3. O legislador não pretendeu, com o aditamento do art. 371º-A do CP.P. que se proceda a um segundo julgamento tendo em vista colmatar deficiências que se tenham verificado na sentença já transitada em julgado.
4. Nas situações cobertas pelo caso julgado, a reabertura da audiência tem em vista, exclusivamente, a aplicação do novo regime mais favorável.
5. A reabertura da audiência, ao abrigo do disposto no art.371º-A do C.P.P., tem natureza excepcional, permitindo a afectação do efeito do caso julgado apenas e exclusivamente in favor reo.
Decisão Texto Integral: I.

Nos presentes autos, por sentença de 30.11.2005, proferida nos autos e transitada em julgado, foi o arguido, F..., melhor identificado nos autos, condenado, pela prática de um crime de maus tratos a cônjuge, pp. no artigo 152º, n.º 1, alínea a) e n.º 2 do Código Penal, na pena de 2 (dois) anos de prisão, suspensa na sua execução pelo período de 4 (quatro) anos, subordinada às seguintes regras de conduta: - Apresentação periódica perante o técnico de reinserção social, quando lhe for solicitado; - Sujeição a tratamento no serviço de Alcoologia no Serviço de Alcoologia do Hospital Sobral Cid.

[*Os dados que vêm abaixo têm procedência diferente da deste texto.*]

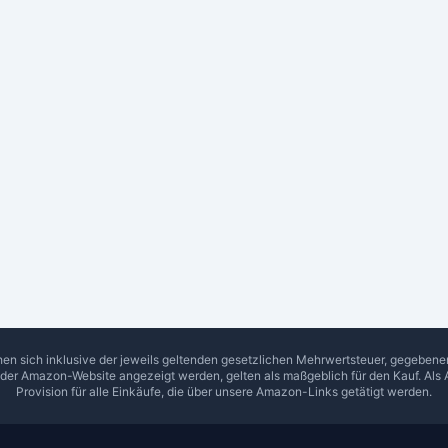
hen sich inklusive der jeweils geltenden gesetzlichen Mehrwertsteuer, gegeben
f der Amazon-Website angezeigt werden, gelten als maßgeblich für den Kauf. Als 
Provision für alle Einkäufe, die über unsere Amazon-Links getätigt werden.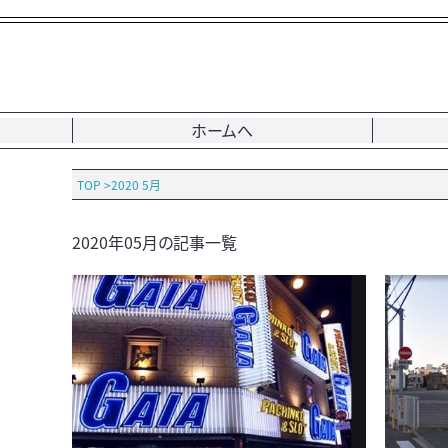
ホームへ
TOP
>
2020 5月
2020年05月の記事一覧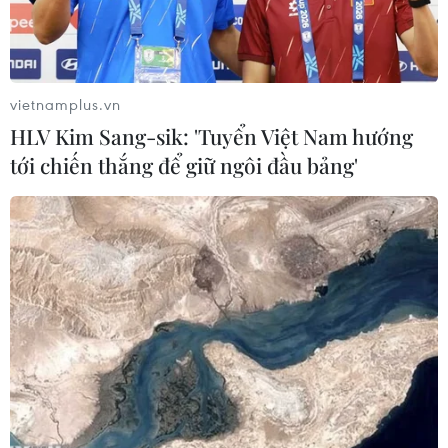
Sydney.
vietnamplus.vn
HLV Kim Sang-sik: 'Tuyển Việt Nam hướng
tới chiến thắng để giữ ngôi đầu bảng'
Khói mù tại khu vực Cầu Cảng ở Sydney (Australia), ngày
13/9/2023. (Ảnh: AFP/TTXVN)
Ngày 19/2, nhà chức trách bang New South
Wales của Australia cho biết đã phát hiện thêm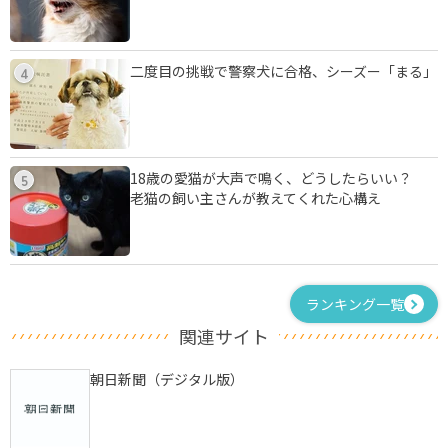
二度目の挑戦で警察犬に合格、シーズー「まる」
4
18歳の愛猫が大声で鳴く、どうしたらいい？
5
老猫の飼い主さんが教えてくれた心構え
ランキング一覧
関連サイト
朝日新聞（デジタル版）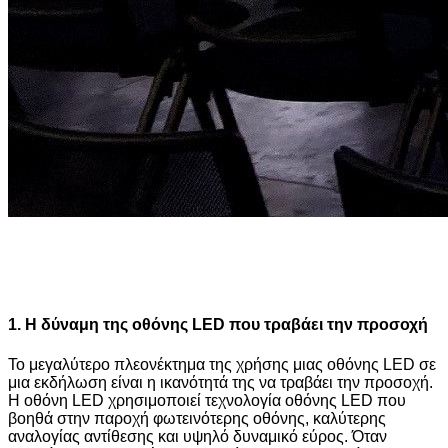
1. Η δύναμη της οθόνης LED που τραβάει την προσοχή
Το μεγαλύτερο πλεονέκτημα της χρήσης μιας οθόνης LED σε
μια εκδήλωση είναι η ικανότητά της να τραβάει την προσοχή.
Η οθόνη LED χρησιμοποιεί τεχνολογία οθόνης LED που
βοηθά στην παροχή φωτεινότερης οθόνης, καλύτερης
αναλογίας αντίθεσης και υψηλό δυναμικό εύρος. Όταν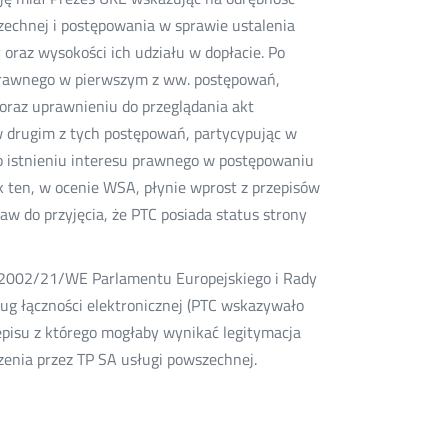
zechnej i postępowania w sprawie ustalenia
oraz wysokości ich udziału w dopłacie. Po
prawnego w pierwszym z ww. postępowań,
oraz uprawnieniu do przeglądania akt
 drugim z tych postępowań, partycypując w
o istnieniu interesu prawnego w postępowaniu
 ten, w ocenie WSA, płynie wprost z przepisów
w do przyjęcia, że PTC posiada status strony
a 2002/21/WE Parlamentu Europejskiego i Rady
ług łączności elektronicznej (PTC wskazywało
rzepisu z którego mogłaby wynikać legitymacja
enia przez TP SA usługi powszechnej.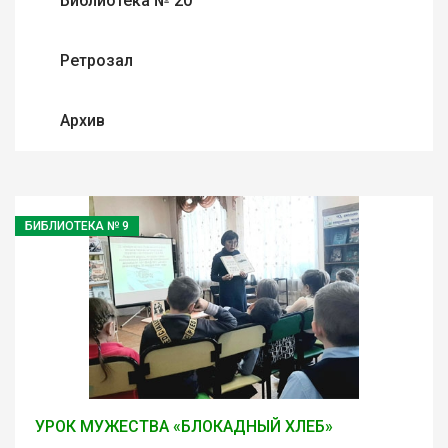
Библиотека № 20
Ретрозал
Архив
БИБЛИОТЕКА № 9
УРОК МУЖЕСТВА «БЛОКАДНЫЙ ХЛЕБ»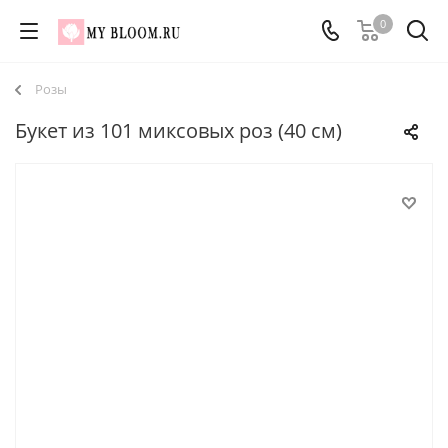
0
Розы
Букет из 101 миксовых роз (40 см)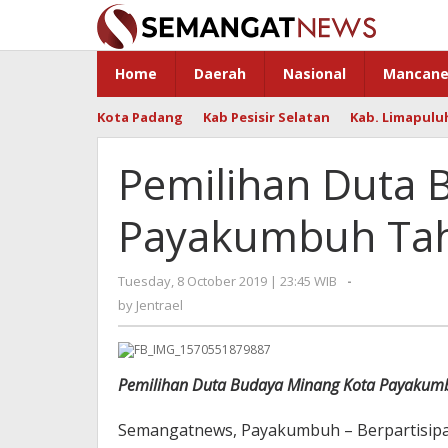
Skip
to
content
Home
Daerah
Nasional
Mancane
Kota Padang
Kab Pesisir Selatan
Kab. Limapulu
Pemilihan Duta 
Payakumbuh Ta
Tuesday, 8 October 2019 | 23:45 WIB
by
-
Jentrael
by
Jentrael
Pemilihan Duta Budaya Minang Kota Payakum
Semangatnews, Payakumbuh – Berpartisipasi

Na sequência da entrada em vigor das alterações introduzidas ao Código Penal pela Lei 59/2007, de 4 de Setembro, veio o arguido requerer, ao abrigo do disposto no artigo 2º, n.º 4 do Código Penal, a aplicação do regime de suspensão da pena previsto no artigo 50º, n.º 5 do Código Penal na redacção introduzida pela citada Lei 59/2007.

Perante tal requerimento, o Mº Juiz determinou a reabertura da audiência, nos termos e para os efeitos requeridos. E, após realização dessa audiência, proferiu (em 11 de Maio de 2009), a decisão ora recorrida, na qual decidiu: “(…) utilizando os mesmo critérios que já contavam da sentença proferida nos autos recorrendo aos factos acima referidos, o tribunal fixava a pena em 2 anos e 10 meses de prisão, a suspender pelo mesmo período de tempo (artigo 50º do Código Penal), com as mesmas regras de conduta. (…) o anterior regime é mais favorável ao arguido, por levar à aplicação de uma pena de prisão apenas de 2 anos, sendo, em obediência ao disposto no artigo 2º, n.º 4 do Código Penal, o regime a aplicar. Em face do que fica dito, mantenho integralmente a condenação proferida nos autos a fls. 370 e 371.”.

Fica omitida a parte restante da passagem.